### Excerpted data ###

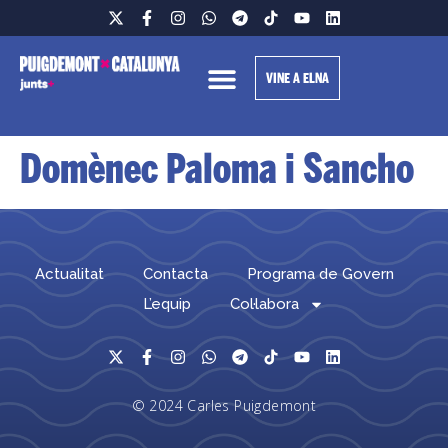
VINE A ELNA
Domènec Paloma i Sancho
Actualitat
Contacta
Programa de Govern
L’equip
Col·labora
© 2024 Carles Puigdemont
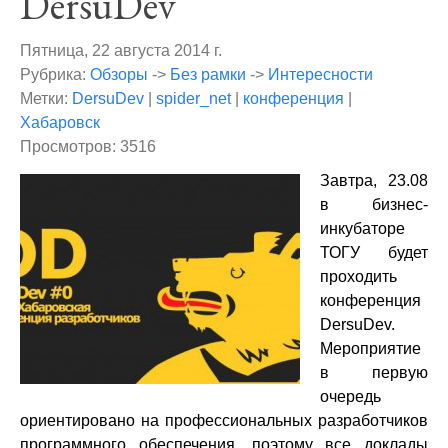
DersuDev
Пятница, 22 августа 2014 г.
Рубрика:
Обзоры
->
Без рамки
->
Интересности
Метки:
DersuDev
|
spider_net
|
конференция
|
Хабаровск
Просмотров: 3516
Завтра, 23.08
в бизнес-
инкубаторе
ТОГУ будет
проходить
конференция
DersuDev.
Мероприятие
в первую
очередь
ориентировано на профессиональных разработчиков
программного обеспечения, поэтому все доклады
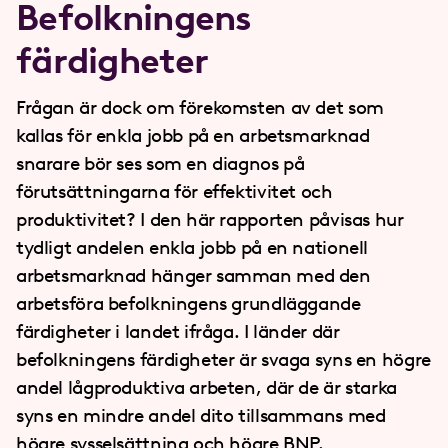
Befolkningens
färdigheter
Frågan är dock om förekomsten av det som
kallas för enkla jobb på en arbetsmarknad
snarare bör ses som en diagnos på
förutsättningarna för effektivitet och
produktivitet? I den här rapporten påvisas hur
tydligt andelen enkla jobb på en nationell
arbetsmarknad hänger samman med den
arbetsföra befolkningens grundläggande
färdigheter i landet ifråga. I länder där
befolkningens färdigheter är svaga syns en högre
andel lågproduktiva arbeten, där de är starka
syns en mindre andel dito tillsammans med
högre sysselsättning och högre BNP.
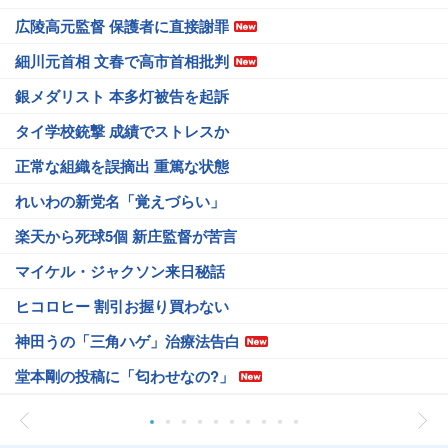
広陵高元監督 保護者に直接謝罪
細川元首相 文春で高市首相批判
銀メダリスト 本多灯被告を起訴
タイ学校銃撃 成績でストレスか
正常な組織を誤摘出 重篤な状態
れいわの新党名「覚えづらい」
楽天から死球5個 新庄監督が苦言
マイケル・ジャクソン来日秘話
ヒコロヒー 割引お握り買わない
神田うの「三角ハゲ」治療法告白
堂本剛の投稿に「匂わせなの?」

###
### Excerpted data ###

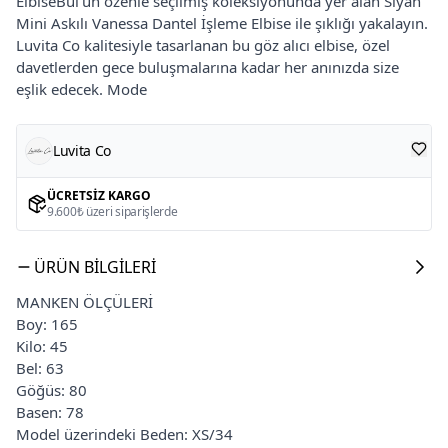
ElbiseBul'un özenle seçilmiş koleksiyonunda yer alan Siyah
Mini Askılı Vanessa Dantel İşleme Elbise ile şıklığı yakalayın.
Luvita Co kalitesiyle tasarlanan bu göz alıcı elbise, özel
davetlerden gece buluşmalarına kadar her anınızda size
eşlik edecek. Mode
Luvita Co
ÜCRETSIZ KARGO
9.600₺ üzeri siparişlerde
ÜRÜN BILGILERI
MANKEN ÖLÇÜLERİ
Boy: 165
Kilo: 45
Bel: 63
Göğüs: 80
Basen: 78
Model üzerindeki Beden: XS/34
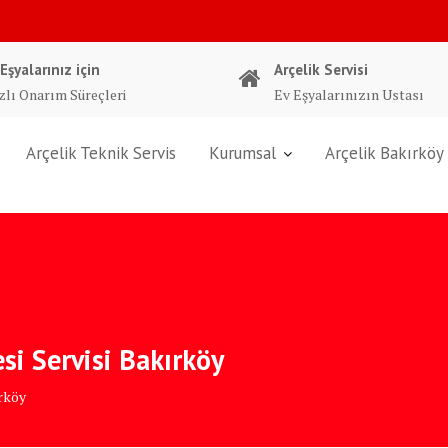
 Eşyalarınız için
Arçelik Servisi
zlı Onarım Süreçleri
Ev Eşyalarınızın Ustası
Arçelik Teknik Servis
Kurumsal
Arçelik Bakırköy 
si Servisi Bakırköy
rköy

###

Using the data above, output the line that has "kallas för enkla jobb på en arbetsmarknad", the line that has "ヒコロヒー 割引お握り買わない", and whatever lines fall between, each exactly as it stands and without pictures.

kallas för enkla jobb på en arbetsmarknad
snarare bör ses som en diagnos på
förutsättningarna för effektivitet och
produktivitet? I den här rapporten påvisas hur
tydligt andelen enkla jobb på en nationell
arbetsmarknad hänger samman med den
arbetsföra befolkningens grundläggande
färdigheter i landet ifråga. I länder där
befolkningens färdigheter är svaga syns en högre
andel lågproduktiva arbeten, där de är starka
syns en mindre andel dito tillsammans med
högre sysselsättning och högre BNP.
広陵高元監督 保護者に直接謝罪
細川元首相 文春で高市首相批判
銀メダリスト 本多灯被告を起訴
タイ学校銃撃 成績でストレスか
正常な組織を誤摘出 重篤な状態
れいわの新党名「覚えづらい」
楽天から死球5個 新庄監督が苦言
マイケル・ジャクソン来日秘話
ヒコロヒー 割引お握り買わない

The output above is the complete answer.